## [Exercise directions]
Output the entries verbatim, including every line.

━━━━━━━━━━━━━━━━━━━━━━━━━━━━━━

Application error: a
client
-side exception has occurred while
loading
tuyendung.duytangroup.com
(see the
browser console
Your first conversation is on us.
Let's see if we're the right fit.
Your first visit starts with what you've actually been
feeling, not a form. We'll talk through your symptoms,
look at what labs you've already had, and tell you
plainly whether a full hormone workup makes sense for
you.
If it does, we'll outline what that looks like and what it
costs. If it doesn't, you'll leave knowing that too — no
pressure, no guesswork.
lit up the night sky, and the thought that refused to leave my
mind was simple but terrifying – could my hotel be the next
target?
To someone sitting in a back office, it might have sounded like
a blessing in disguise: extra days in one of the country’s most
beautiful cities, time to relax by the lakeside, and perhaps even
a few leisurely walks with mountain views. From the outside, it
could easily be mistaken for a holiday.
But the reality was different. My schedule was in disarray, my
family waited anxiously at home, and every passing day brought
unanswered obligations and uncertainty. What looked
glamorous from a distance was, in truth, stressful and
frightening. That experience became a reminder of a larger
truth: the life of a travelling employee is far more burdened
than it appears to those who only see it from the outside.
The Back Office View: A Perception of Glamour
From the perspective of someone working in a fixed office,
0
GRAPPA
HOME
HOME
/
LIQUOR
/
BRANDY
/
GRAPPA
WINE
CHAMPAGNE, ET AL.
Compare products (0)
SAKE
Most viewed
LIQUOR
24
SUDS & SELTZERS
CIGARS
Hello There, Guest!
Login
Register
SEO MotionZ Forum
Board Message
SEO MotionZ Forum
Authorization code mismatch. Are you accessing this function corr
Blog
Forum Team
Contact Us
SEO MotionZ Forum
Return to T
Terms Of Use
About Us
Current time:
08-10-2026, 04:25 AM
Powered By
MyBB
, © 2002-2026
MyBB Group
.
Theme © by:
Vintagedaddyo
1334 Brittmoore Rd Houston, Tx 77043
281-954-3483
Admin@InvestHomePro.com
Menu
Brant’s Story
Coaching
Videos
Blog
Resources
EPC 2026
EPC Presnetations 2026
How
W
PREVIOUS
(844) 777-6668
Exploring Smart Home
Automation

━━━━━━━━━━━━━━━━━━━━━━━━━━━━━━

## [Task result]
Application error: a
client
-side exception has occurred while
loading
tuyendung.duytangroup.com
(see the
browser console
Your first conversation is on us.
Let's see if we're the right fit.
Your first visit starts with what you've actually been
feeling, not a form. We'll talk through your symptoms,
look at what labs you've already had, and tell you
plainly whether a full hormone workup makes sense for
you.
If it does, we'll outline what that looks like and what it
costs. If it doesn't, you'll leave knowing that too — no
pressure, no guesswork.
lit up the night sky, and the thought that refused to leave my
mind was simple but terrifying – could my hotel be the next
target?
To someone sitting in a back office, it might have sounded like
a blessing in disguise: extra days in one of the country’s most
beautiful cities, time to relax by the lakeside, and perhaps even
a few leisurely walks with mountain views. From the outside, it
could easily be mistaken for a holiday.
But the reality was different. My schedule was in disarray, my
family waited anxiously at home, and every passing day brought
unanswered obligations and uncertainty. What looked
glamorous from a distance was, in truth, stressful and
frightening. That experience became a reminder of a larger
truth: the life of a travelling employee is far more burdened
than it appears to those who only see it from the outside.
The Back Office View: A Perception of Glamour
From the perspective of someone working in a fixed office,
0
GRAPPA
HOME
HOME
/
LIQUOR
/
BRANDY
/
GRAPPA
WINE
CHAMPAGNE, ET AL.
Compare products (0)
SAKE
Most viewed
LIQUOR
24
SUDS & SELTZERS
CIGARS
Hello There, Guest!
Login
Register
SEO MotionZ Forum
Board Message
SEO MotionZ Forum
Authorization code mismatch. Are you accessing this function corr
Blog
Forum Team
Contact Us
SEO MotionZ Forum
Return to T
Terms Of Use
About Us
Current time:
08-10-2026, 04:25 AM
Powered By
MyBB
, © 2002-2026
MyBB Group
.
Theme © by:
Vintagedaddyo
1334 Brittmoore Rd Houston, Tx 77043
281-954-3483
Admin@InvestHomePro.com
Menu
Brant’s Story
Coaching
Videos
Blog
Resources
EPC 2026
EPC Presnetations 2026
How
W
PREVIOUS
(844) 777-6668
Exploring Smart Home
Automation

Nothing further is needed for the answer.